In this modern world we might as well admit we have monopolies that control prices, businesses so large that it is difficult for the human mind to grasp their complexity. Monopoly is, among other things, organized, centralized efficiency in machine procuction. It saves labor. But it must be made to save the labor of all men—not throw millions of them out of work.

It is silly to talk of destroying big business and monopoly. We need monopolies such as the Post Office and other government monopolies; we need big business concerns in glass, power, aluminum, steel, transportation, automobiles, and other general industries. But these big concerns should be conducted in harmony with the national economy, the rights of consumers, workers, and competing interests.

All real monopolies should be owned, controlled, or effectively regulated by the people through their government.

The hearing on the glass industry in December of 1938 before the Monopoly Committee made pretty clear the inner workings of a monopoly. Amazing testimony out of the mouths and papers of the glass monopolists led by Senator O'Mahoney and other members of the Committee to remark that "this looks like a private NRA. . . . Why! you have a private tariff system of your own. . . . What you are doing is issuing private certificates of convenience and necessity." The glass patents' private monopoly, without any government regulation whatever, has the power today to say whether you can go into the glass business or not, what kinds of ware you can make, how much you can make, what territory you can sell in, and the power to cut you off if you cut prices trying to increase your business.

Glass is only one of the many industries that have set up such private dictatorships.

But, I repeat, it is ridiculous to speak of breaking up big business and monopolies. To talk of trust-busting sprees and a return to village arts and crafts is pure moonshine and foolish hope. In this question as well as others, it is up to the people, through their government, to cope intelligently with their serious national problems.

I frequently hear people criticize the government for limiting agricultural production. At the same time, the big businesses of America drastically limit production, laying men off their jobs by the millions. We cannot expect the government to permit great business combines and more or less monopolistic concerns to cut production and employment, and keep up their prices, and then expect farmers to produce unlimited crops below the cost of production.

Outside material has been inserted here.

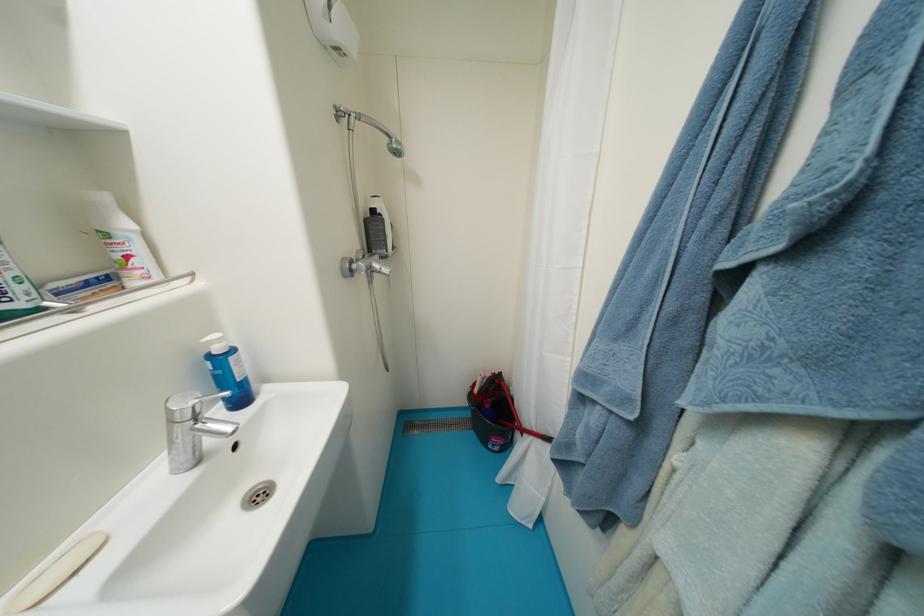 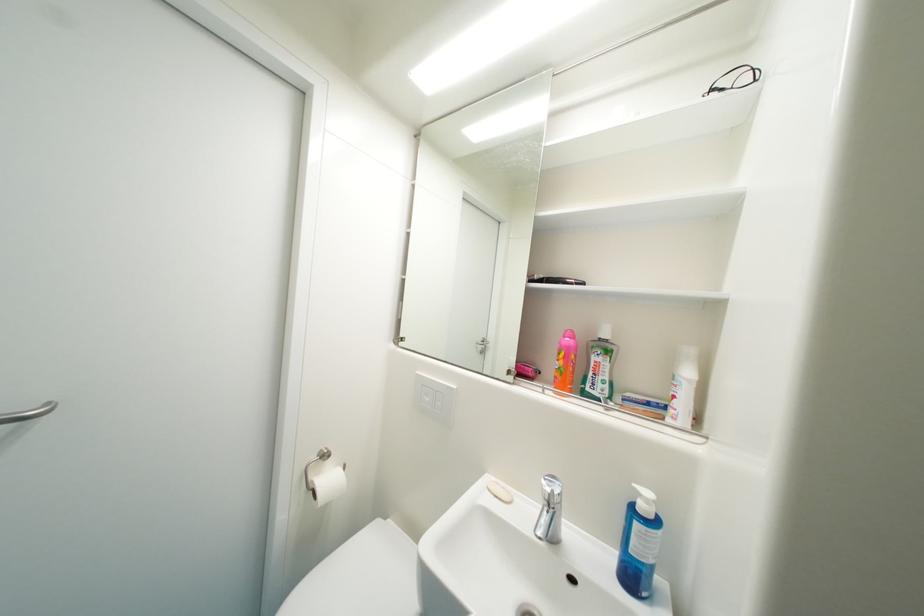 Find the pixel in the second image that matches (x=225, y=342) in the first image.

What I am trying to emphasize is that the great monopolies and combinations have an effect on the entire economy of the nation, and that all monopolies, private or governmental, must be subjected to some kind of regulation that will keep them running at full speed.

Then we can abandon the scarcity economy and produce enough for everyone to eat and wear—and what is more, enough to put everybody to work. When the day comes, there will be more combinations instead of fewer, but there will not be as many combinations in restraint of trade. It all gets back to the thing I have repeated several times and that is: there is nothing wrong with big business or monopoly as such, but the people must use their government to make sure that monopolies are producing and distributing wealth and not gypping the people.

Our job in America is to foster certain types of big business and monopoly, but to do so with a people's government, having control over their operations. Our job in America is not simply to foster the use of machinery, great assembly lines, modern industrial techniques, great discoveries and labor-saving devices, but to make all these modern things the slaves of man instead of making man the slave of them. We need not fool ourselves about going back to the "good old days" when each person had a cow and could hunt rabbits in his own back yard. We have modern times upon us, fast machines and great discoveries. If we can comprehend this, we can make life more beautiful, less painful, and fairer than it has ever been before.